WHAT YOU WILL DO: State how many lines of the listing below include the word "Hubble". Give only the number.
Segment Start: TASK INPUT
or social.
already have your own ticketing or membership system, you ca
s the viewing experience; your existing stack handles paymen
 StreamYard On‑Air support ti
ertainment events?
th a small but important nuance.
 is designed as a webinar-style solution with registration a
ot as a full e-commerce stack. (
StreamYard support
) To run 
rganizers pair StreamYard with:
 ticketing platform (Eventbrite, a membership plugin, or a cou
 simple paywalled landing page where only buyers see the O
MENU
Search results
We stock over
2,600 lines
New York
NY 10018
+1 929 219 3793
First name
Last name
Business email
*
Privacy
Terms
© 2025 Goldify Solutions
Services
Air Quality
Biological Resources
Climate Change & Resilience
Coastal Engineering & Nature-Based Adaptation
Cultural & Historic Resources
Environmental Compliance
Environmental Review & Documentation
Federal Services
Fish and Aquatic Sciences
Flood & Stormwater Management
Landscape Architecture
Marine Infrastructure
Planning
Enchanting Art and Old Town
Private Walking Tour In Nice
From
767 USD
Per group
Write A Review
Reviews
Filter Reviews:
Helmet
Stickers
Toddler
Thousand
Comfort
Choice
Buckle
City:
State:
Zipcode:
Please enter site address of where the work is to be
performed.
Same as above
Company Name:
Segment End: TASK INPUT
Segment Start: TASK INPUT
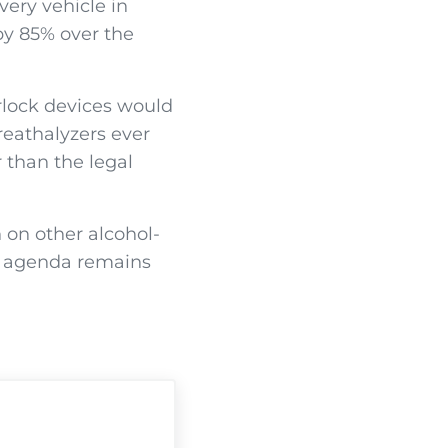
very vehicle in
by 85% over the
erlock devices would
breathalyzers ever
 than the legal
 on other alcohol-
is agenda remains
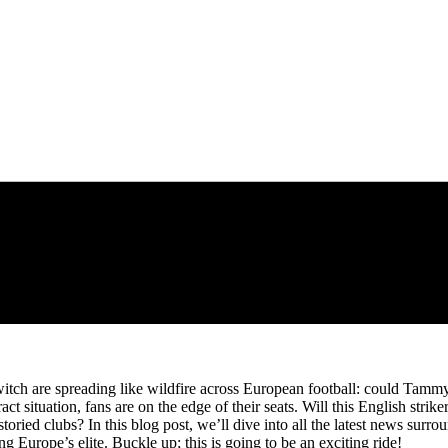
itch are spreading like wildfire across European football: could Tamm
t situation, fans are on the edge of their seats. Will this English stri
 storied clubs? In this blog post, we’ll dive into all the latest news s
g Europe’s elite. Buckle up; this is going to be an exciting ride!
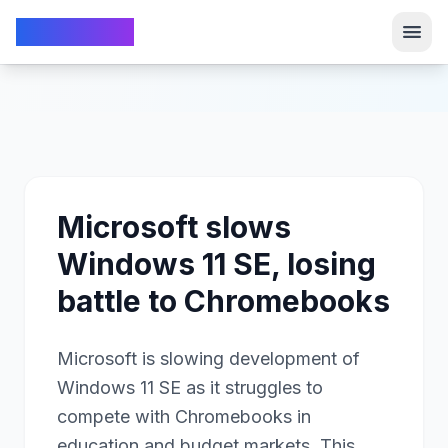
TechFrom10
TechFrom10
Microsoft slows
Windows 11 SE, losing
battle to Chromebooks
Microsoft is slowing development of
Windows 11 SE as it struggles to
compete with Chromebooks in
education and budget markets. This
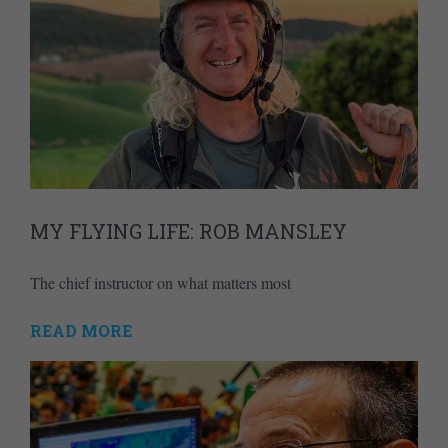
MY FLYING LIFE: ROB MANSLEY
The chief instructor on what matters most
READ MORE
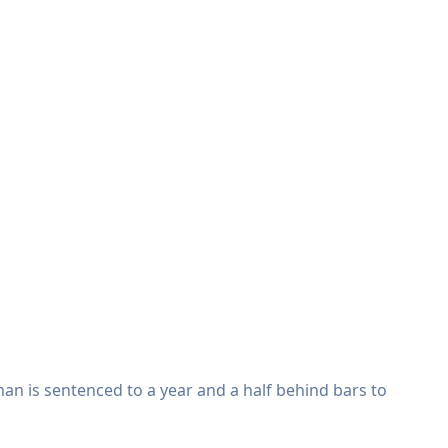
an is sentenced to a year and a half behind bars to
Segment End: TASK INPUT
Segment Start: TASK INPUT
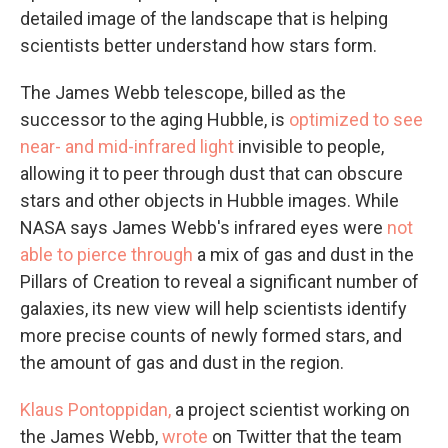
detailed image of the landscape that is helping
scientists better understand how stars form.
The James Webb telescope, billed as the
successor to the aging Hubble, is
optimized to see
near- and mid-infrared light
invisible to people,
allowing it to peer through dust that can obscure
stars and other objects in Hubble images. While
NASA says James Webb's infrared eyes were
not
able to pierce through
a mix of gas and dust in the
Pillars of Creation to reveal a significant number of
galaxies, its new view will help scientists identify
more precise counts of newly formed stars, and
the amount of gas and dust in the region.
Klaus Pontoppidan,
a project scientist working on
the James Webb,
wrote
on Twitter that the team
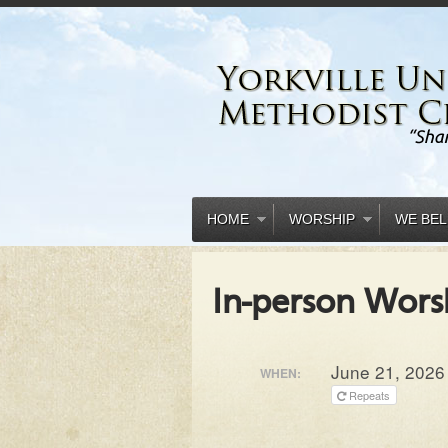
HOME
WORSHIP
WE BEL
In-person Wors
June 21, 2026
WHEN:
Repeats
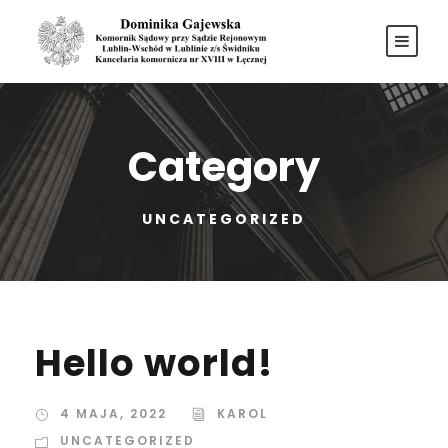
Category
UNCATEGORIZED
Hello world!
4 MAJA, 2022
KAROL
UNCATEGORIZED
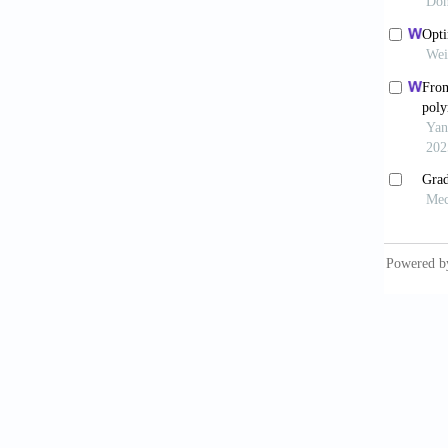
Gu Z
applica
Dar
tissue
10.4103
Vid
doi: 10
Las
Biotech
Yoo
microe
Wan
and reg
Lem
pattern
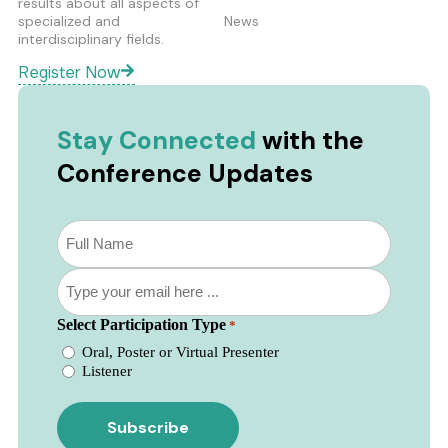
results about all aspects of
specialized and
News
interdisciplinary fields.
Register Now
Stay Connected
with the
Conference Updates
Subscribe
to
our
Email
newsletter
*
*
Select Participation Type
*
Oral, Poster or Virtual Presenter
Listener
Segment End: TASK INPUT
ANSWER FOR THE TASK: 2